Assignment
Please make an exact transcription of the records, keeping the pictures out of it.

──────────────────────────────

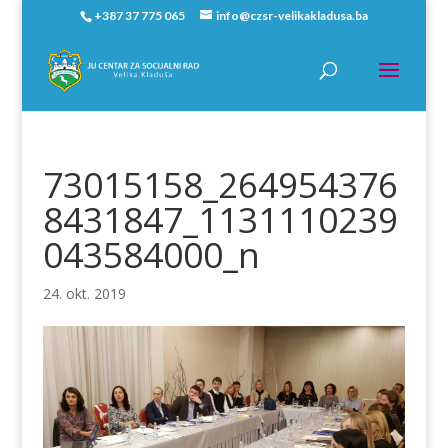
+387 37 775 065
info@czsr-velikakladusa.ba
73015158_264954376
8431847_1131110239
043584000_n
24. okt. 2019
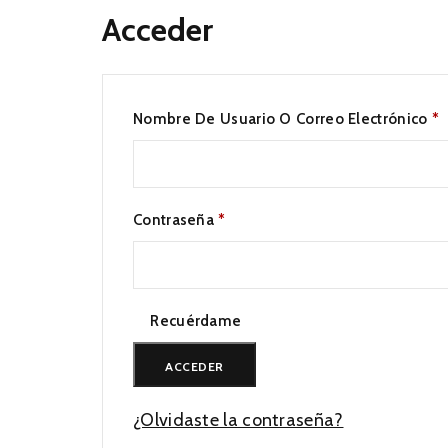
Acceder
O
Nombre De Usuario O Correo Electrónico
*
Obligatorio
Contraseña
*
Recuérdame
ACCEDER
¿Olvidaste la contraseña?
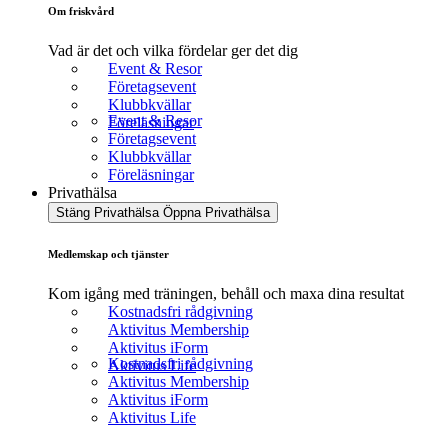
Om friskvård
Vad är det och vilka fördelar ger det dig
Event & Resor
Företagsevent
Klubbkvällar
Event & Resor
Föreläsningar
Företagsevent
Klubbkvällar
Föreläsningar
Privathälsa
Stäng Privathälsa
Öppna Privathälsa
Medlemskap och tjänster
Kom igång med träningen, behåll och maxa dina resultat
Kostnadsfri rådgivning
Aktivitus Membership
Aktivitus iForm
Kostnadsfri rådgivning
Aktivitus Life
Aktivitus Membership
Aktivitus iForm
Aktivitus Life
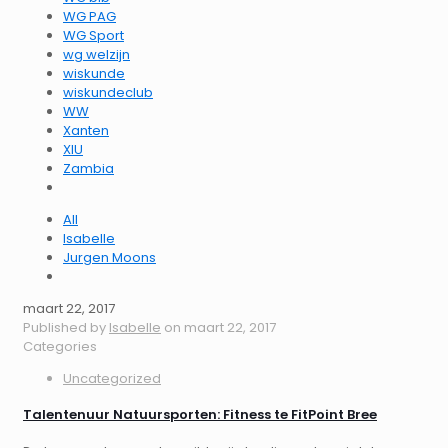
WG PAG
WG Sport
wg welzijn
wiskunde
wiskundeclub
WW
Xanten
XIU
Zambia
All
Isabelle
Jurgen Moons
maart 22, 2017
Published by
Isabelle
on
maart 22, 2017
Categories
Uncategorized
Talentenuur Natuursporten: Fitness te FitPoint Bree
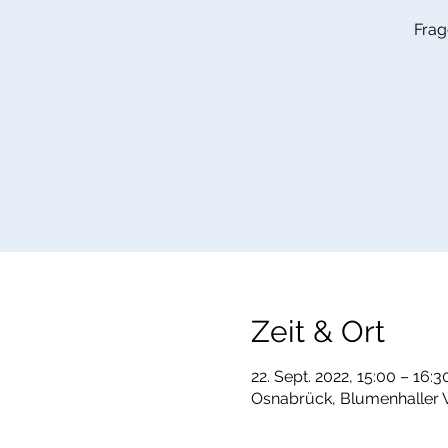
Frag
Zeit & Ort
22. Sept. 2022, 15:00 – 16:3
Osnabrück, Blumenhaller 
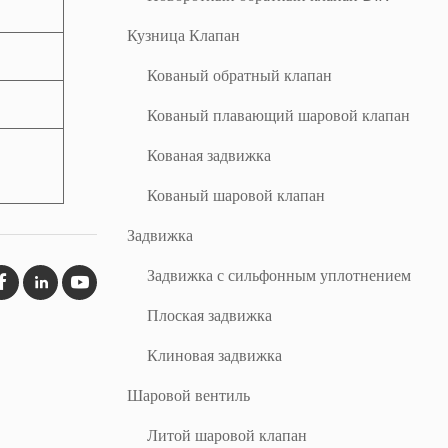
Кузница Клапан
Кованый обратный клапан
Кованый плавающий шаровой клапан
Кованая задвижка
Кованый шаровой клапан
Задвижка
Задвижка с сильфонным уплотнением
Плоская задвижка
Клиновая задвижка
Шаровой вентиль
Литой шаровой клапан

──────────────────────────────

Answer box
+387 37 775 065
info@czsr-velikakladusa.ba
73015158_264954376
8431847_1131110239
043584000_n
24. okt. 2019
Acceder
O
Nombre De Usuario O Correo Electrónico
*
Obligatorio
Contraseña
*
Recuérdame
ACCEDER
¿Olvidaste la contraseña?
Om friskvård
Vad är det och vilka fördelar ger det dig
Event & Resor
Företagsevent
Klubbkvällar
Event & Resor
Föreläsningar
Företagsevent
Klubbkvällar
Föreläsningar
Privathälsa
Stäng Privathälsa
Öppna Privathälsa
Medlemskap och tjänster
Kom igång med träningen, behåll och maxa dina resultat
Kostnadsfri rådgivning
Aktivitus Membership
Aktivitus iForm
Kostnadsfri rådgivning
Aktivitus Life
Aktivitus Membership
Aktivitus iForm
Aktivitus Life
WG PAG
WG Sport
wg welzijn
wiskunde
wiskundeclub
WW
Xanten
XIU
Zambia
All
Isabelle
Jurgen Moons
maart 22, 2017
Published by
Isabelle
on
maart 22, 2017
Categories
Uncategorized
Talentenuur Natuursporten: Fitness te FitPoint Bree
Frag
Zeit & Ort
22. Sept. 2022, 15:00 – 16:3
Osnabrück, Blumenhaller 
Кузница Клапан
Кованый обратный клапан
Кованый плавающий шаровой клапан
Кованая задвижка
Кованый шаровой клапан
Задвижка
Задвижка с сильфонным уплотнением
Плоская задвижка
Клиновая задвижка
Шаровой вентиль
Литой шаровой клапан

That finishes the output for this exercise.